L’accélération des négociations d’adhésion de la Turquie est-elle sérieusement envisagée ou s’agit-il d’un simple gage donné à la Turquie ?

Il est possible qu’il s’agisse d’un simple gage, mais cela n’est pas bon en soi. Depuis le début, l’UE fait croire à la Turquie qu’elle veut d’elle alors qu’elle n’en veut pas vraiment. Comme l’avait dit Nicolas Sarkozy, "il ne faut pas donner de faux espoirs aux Turcs". Il aurait fallu dire à la Turquie qu’elle n’entrerait jamais dans l’UE du fait de l’incompatibilité entre les deux entités, mais qu’elle demeurerait un voisin-partenaire stratégique avec lequel seraient noués de profonds accords tel que cela était prévu par le projet de Sarkozy de "partenariat privilégié" ou même par les visions de certaines figures comme Giscard ou Badinter sans oublier les accords européens d’associations, partenariats et voisinage existants.

Cela est mauvais de donner de faux espoirs d’autant plus qu’Erdogan est un fin négociateur qui manie l’intimidation et se sert des fausses promesses et du manque de courage européen pour culpabiliser et intimider par la suite en se posant en victime du « racisme européen islamophobe".  Les technocrates européens savent que la candidature de la Turquie n'est pas valide du fait de sa politique d'occupation et de colonisation de Chypre et ils ont parfaitement conscience que ce qu’ils promettent à la Turquie est presque impossible. En agissant ainsi, ils alimentent selon moi, à terme, le ressentiment de la Turquie. Car la diplomatie ne consiste pas du tout à faire de fausses promesses et donner de faux espoirs, et encore moins vis-à-vis d’une entité irascible, nationaliste et susceptible comme la Turquie et ses dirigeants conquérants néo-ottomans aux relents de revanche.

L’Europe restait passive face aux dérives de l’Etat turc du fait d’un rapport de force en faveur de la Turquie dans les discussions sur les migrants. Maintenant qu’un accord a été trouvé, peut-on s’attendre à une intensification des pressions et condamnations européennes ? L’Europe a-t-elle les moyens d’infléchir et d’influencer la Turquie ? 

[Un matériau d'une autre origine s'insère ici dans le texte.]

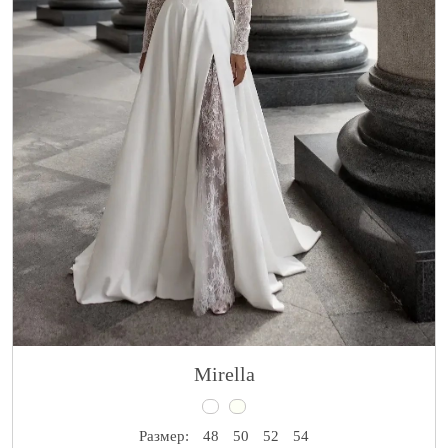
Mirella
Размер:
48
50
52
54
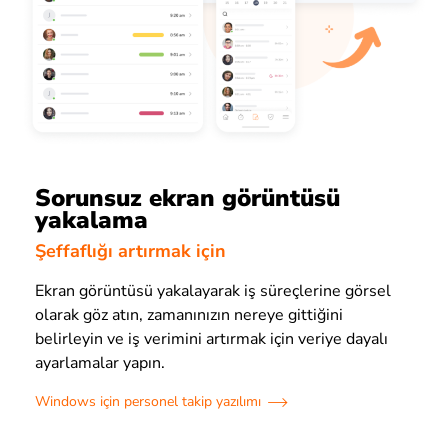
Sorunsuz ekran görüntüsü
yakalama
Şeffaflığı artırmak için
Ekran görüntüsü yakalayarak iş süreçlerine görsel
olarak göz atın, zamanınızın nereye gittiğini
belirleyin ve iş verimini artırmak için veriye dayalı
ayarlamalar yapın.
Windows için personel takip yazılımı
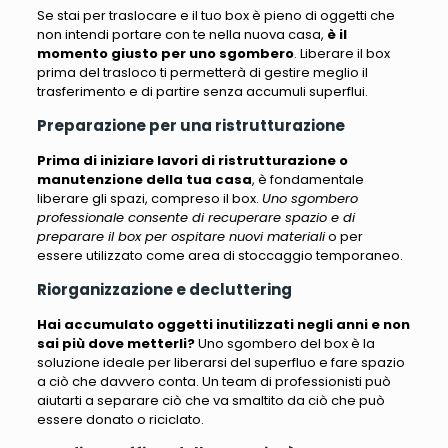
Se stai per traslocare e il tuo box è pieno di oggetti che
non intendi portare con te nella nuova casa
,
è il
momento giusto per uno sgombero
. Liberare il box
prima del trasloco ti permetterà di gestire meglio il
trasferimento e di partire senza accumuli superflui.
Preparazione per una ristrutturazione
Prima di iniziare lavori di ristrutturazione o
manutenzione della tua casa
, è fondamentale
liberare gli spazi, compreso il box.
Uno sgombero
professionale consente di recuperare spazio e di
preparare il box per ospitare nuovi materiali
o per
essere utilizzato come area di stoccaggio temporaneo.
Riorganizzazione e decluttering
Hai accumulato oggetti inutilizzati negli anni e non
sai più dove metterli?
Uno sgombero del box
è la
soluzione ideale per liberarsi del superfluo e fare spazio
a ciò che davvero conta
. Un team di professionisti può
aiutarti a separare ciò che va smaltito da ciò che può
essere donato o riciclato.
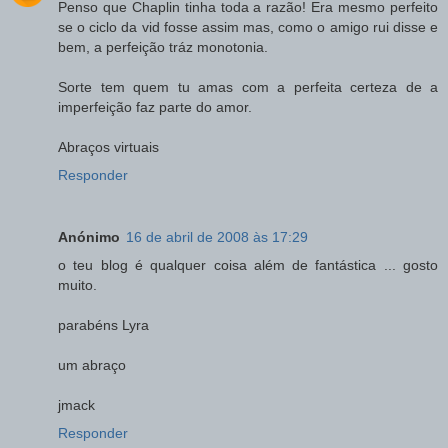
Penso que Chaplin tinha toda a razão! Era mesmo perfeito
se o ciclo da vid fosse assim mas, como o amigo rui disse e
bem, a perfeição tráz monotonia.
Sorte tem quem tu amas com a perfeita certeza de a
imperfeição faz parte do amor.
Abraços virtuais
Responder
Anónimo
16 de abril de 2008 às 17:29
o teu blog é qualquer coisa além de fantástica ... gosto
muito.
parabéns Lyra
um abraço
jmack
Responder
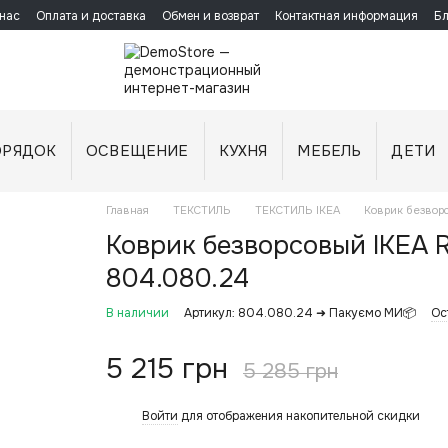
нас
Оплата и доставка
Обмен и возврат
Контактная информация
Бл
ОРЯДОК
ОСВЕЩЕНИЕ
КУХНЯ
МЕБЕЛЬ
ДЕТИ
Главная
ТЕКСТИЛЬ
ТЕКСТИЛЬ IKEA
Коврик безвор
Коврик безворсовый IKEA 
804.080.24
В наличии
Артикул: 804.080.24 ➜ Пакуємо МИ📦
Ос
5 215 грн
5 285 грн
Войти
для отображения накопительной скидки
%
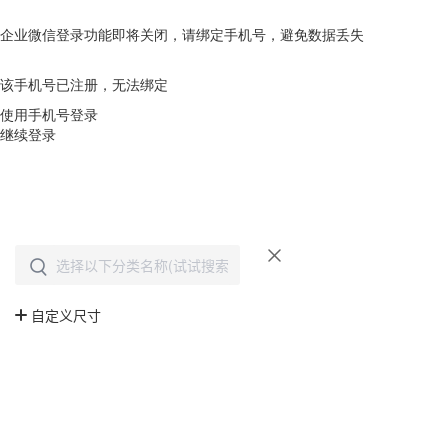
企业微信登录功能即将关闭，请绑定手机号，避免数据丢失
去绑定
该手机号已注册，无法绑定
使用手机号登录
继续登录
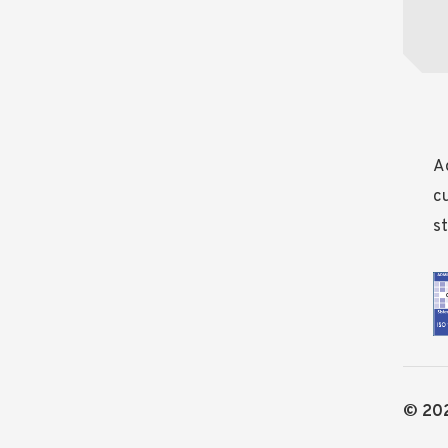
Ad
cu
st
© 202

L’Europe n’a aucun moyen d’infléchir la dérive national-islamiste de plus en plus liberticide et autoritaire de la Turquie d’Erdogan et Davutoglu, au contraire. Depuis le début du processus de négociation en 2004-2005, la Turquie n’a pas cessé de se raidir, de devenir plus autoritaire, plus islamiste et plus menaçante. Cela prouve bien que l’Europe, en négociant avec la Turquie et en critiquant les militaires et les kémalistes, a favorisé de jure comme de facto la réislamisation du pays et la dérive néo-ottomane nationale-islamiste d’Erogan et de son parti l'AKP. En effet, en 2005, l’UE a exigé un certain nombre de réformes visant à démanteler le pouvoir des militaires kémalistes garants de la laïcité turque (laiklik) : l’UE, les Etats-Unis et l’OTAN ont libéré les forces islamistes en Turquie en culpabilisant, discréditant et délégalisant les forces militaires kémalistes qui maintenaient la laïcité en Turquie. Depuis le début, l’Europe agit donc comme un facilitateur de la dérive néo-islamiste et néo-ottomane de la Turquie.

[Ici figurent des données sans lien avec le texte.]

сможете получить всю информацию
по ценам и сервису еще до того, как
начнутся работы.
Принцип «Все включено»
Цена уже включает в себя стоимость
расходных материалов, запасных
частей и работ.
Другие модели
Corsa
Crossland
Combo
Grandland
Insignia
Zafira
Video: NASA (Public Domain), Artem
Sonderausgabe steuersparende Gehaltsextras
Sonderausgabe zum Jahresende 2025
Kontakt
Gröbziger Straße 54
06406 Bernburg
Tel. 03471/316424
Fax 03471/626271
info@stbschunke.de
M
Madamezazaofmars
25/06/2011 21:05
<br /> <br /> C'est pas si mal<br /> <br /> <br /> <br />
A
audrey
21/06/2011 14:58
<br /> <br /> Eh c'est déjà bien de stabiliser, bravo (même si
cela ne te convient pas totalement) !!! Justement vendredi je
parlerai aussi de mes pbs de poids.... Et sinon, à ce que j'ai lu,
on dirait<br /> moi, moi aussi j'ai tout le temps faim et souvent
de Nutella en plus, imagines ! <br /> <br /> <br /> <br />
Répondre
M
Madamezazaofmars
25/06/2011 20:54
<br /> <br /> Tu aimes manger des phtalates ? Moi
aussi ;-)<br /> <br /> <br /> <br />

Plus l’Europe est faible, plus cela donne des appétits au loup turc-néo-ottoman au détriment des kémalistes qui sont nos vrais alliés idéologiques. L’Europe aurait dû être beaucoup plus ferme et plus vigilante. Elle paiera cher son irresponsabilité et son inconséquence géopolitique et idéologique et la trahison de ses propres valeurs.